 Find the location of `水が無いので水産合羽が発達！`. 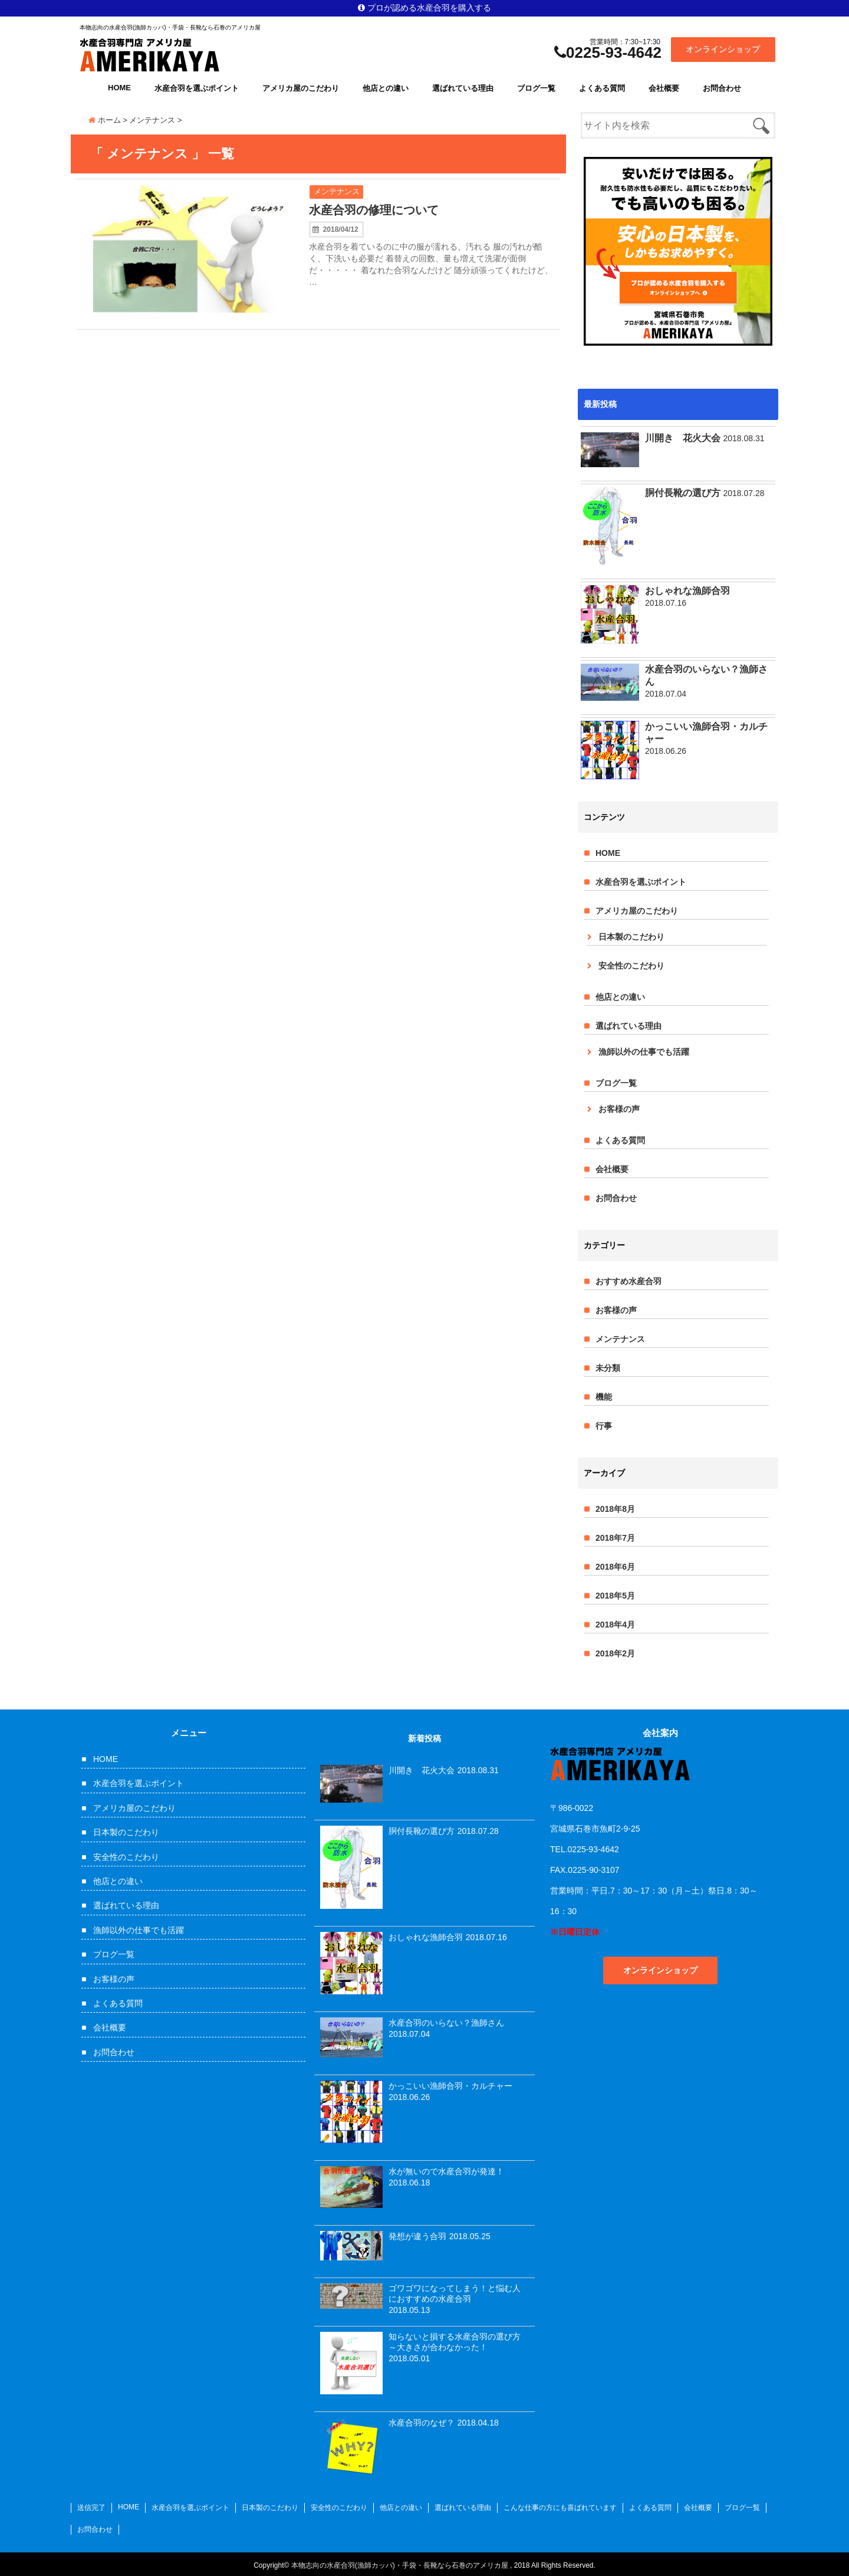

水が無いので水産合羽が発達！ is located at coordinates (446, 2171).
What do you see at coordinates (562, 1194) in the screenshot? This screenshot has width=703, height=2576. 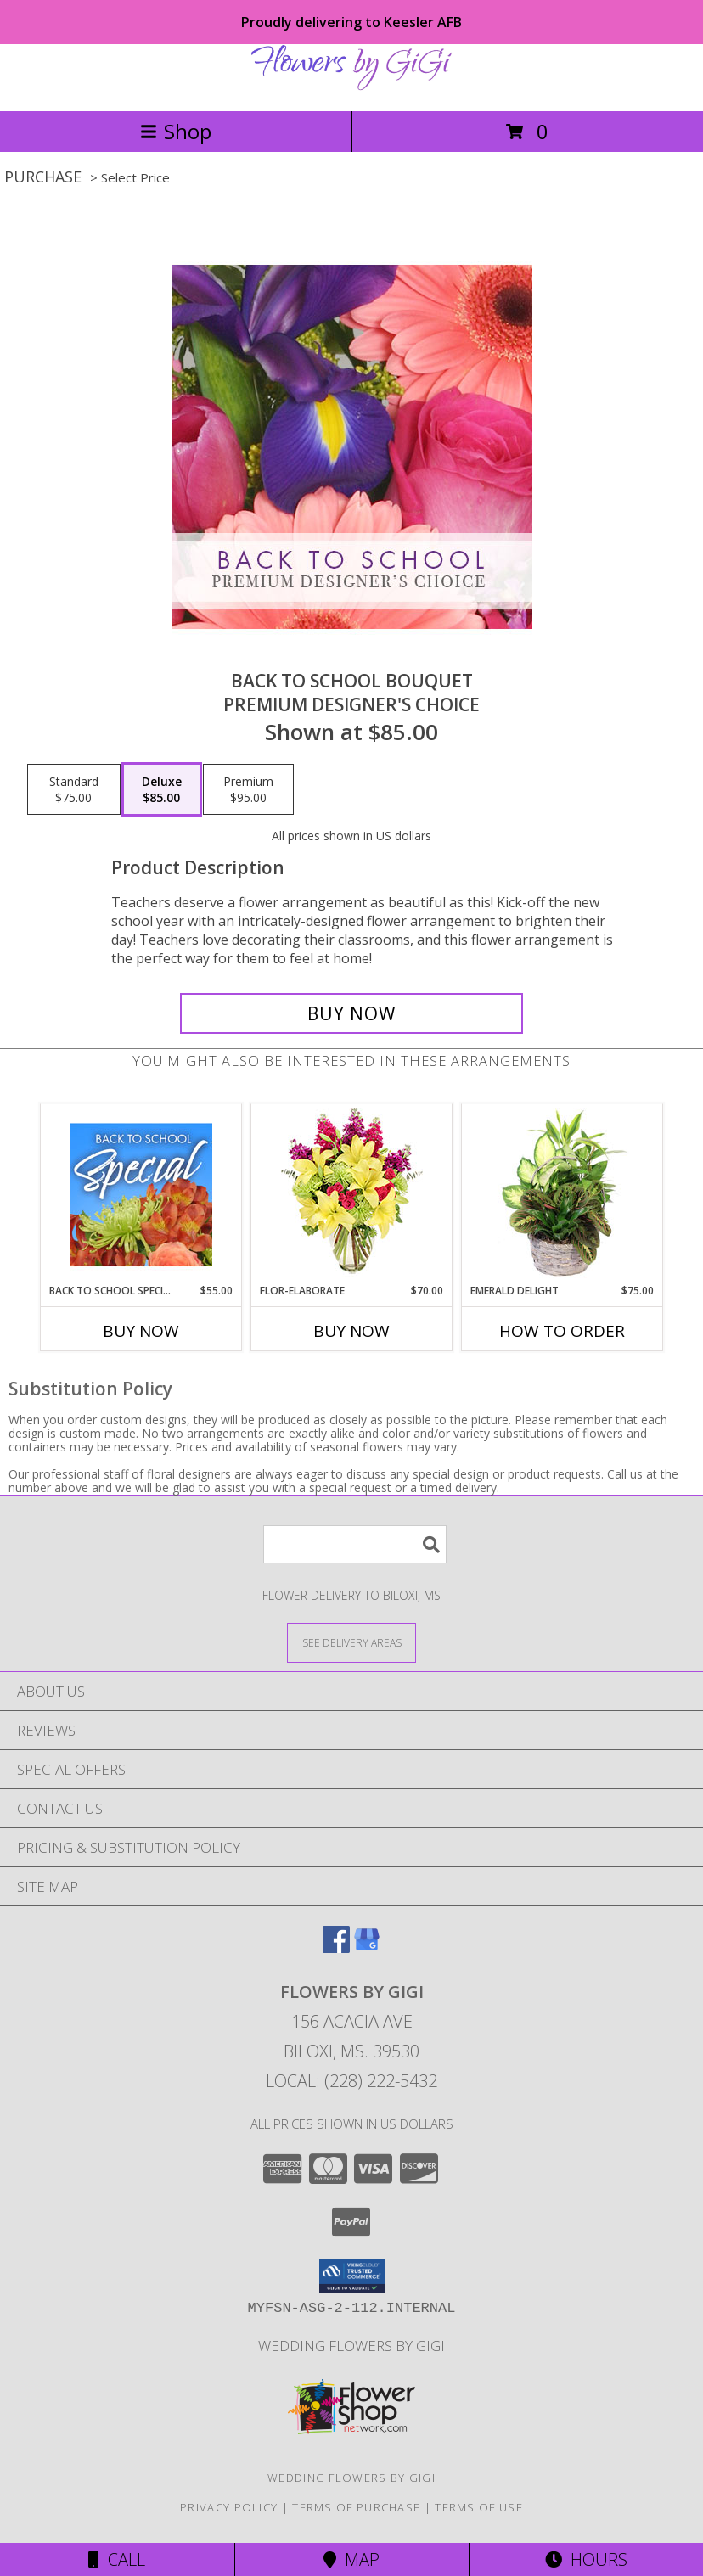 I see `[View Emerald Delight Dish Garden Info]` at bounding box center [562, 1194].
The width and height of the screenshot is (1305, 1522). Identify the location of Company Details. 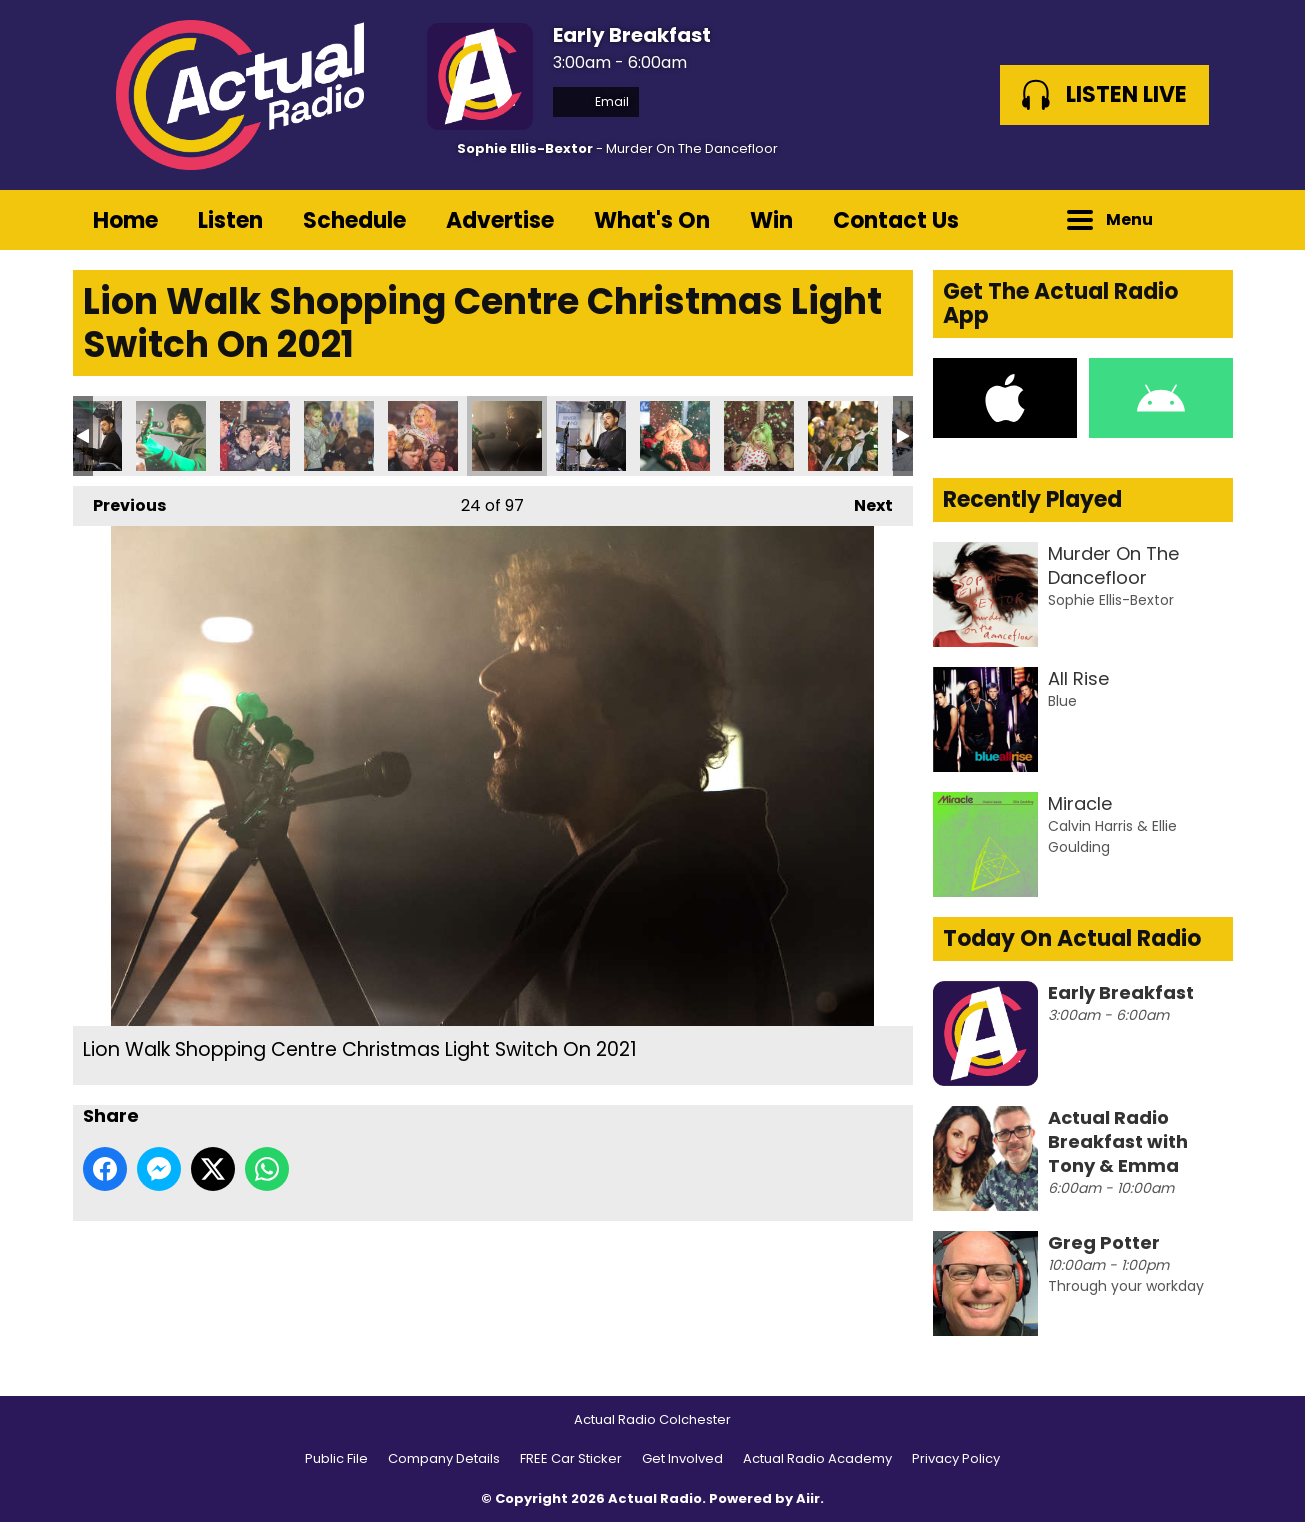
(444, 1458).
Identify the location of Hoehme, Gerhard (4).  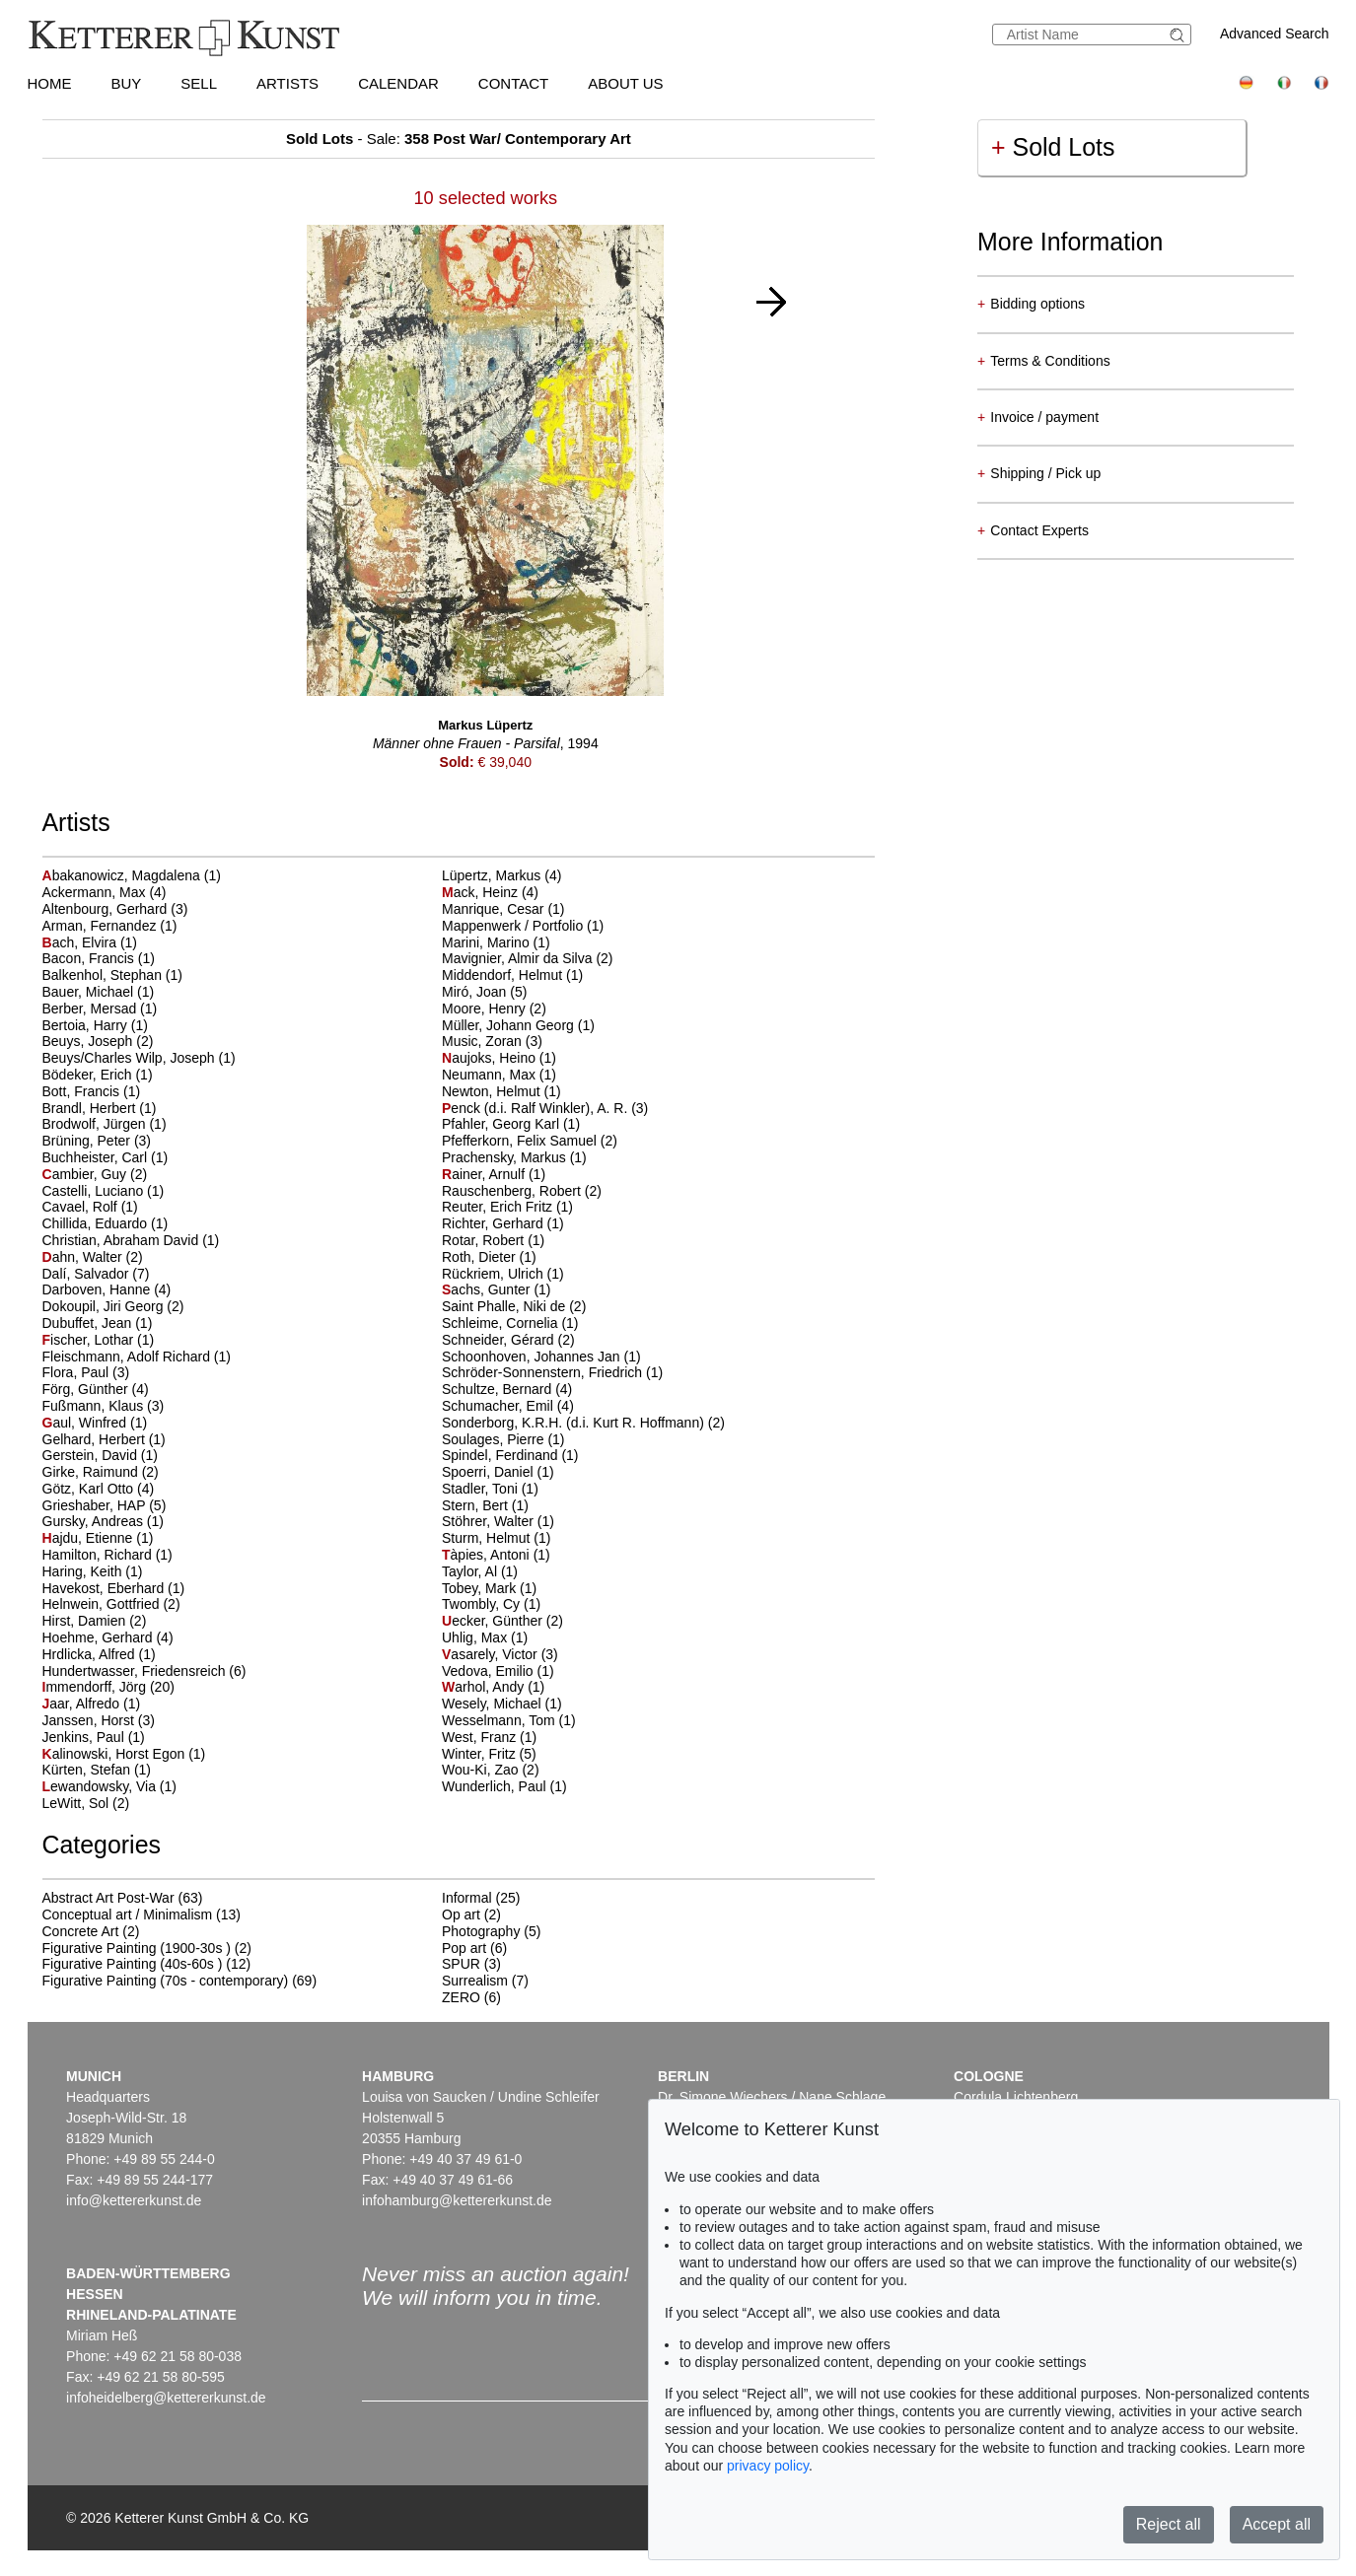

........

The answer should contain only the lines from the one with "The width and" through the last line of the material, given word for word and without pictures.

EXERCISE RESULT:
The width and height of the screenshot is (1305, 1522). Identify the location of Company Details. 
(444, 1458).
Identify the location of Hoehme, Gerhard (4).  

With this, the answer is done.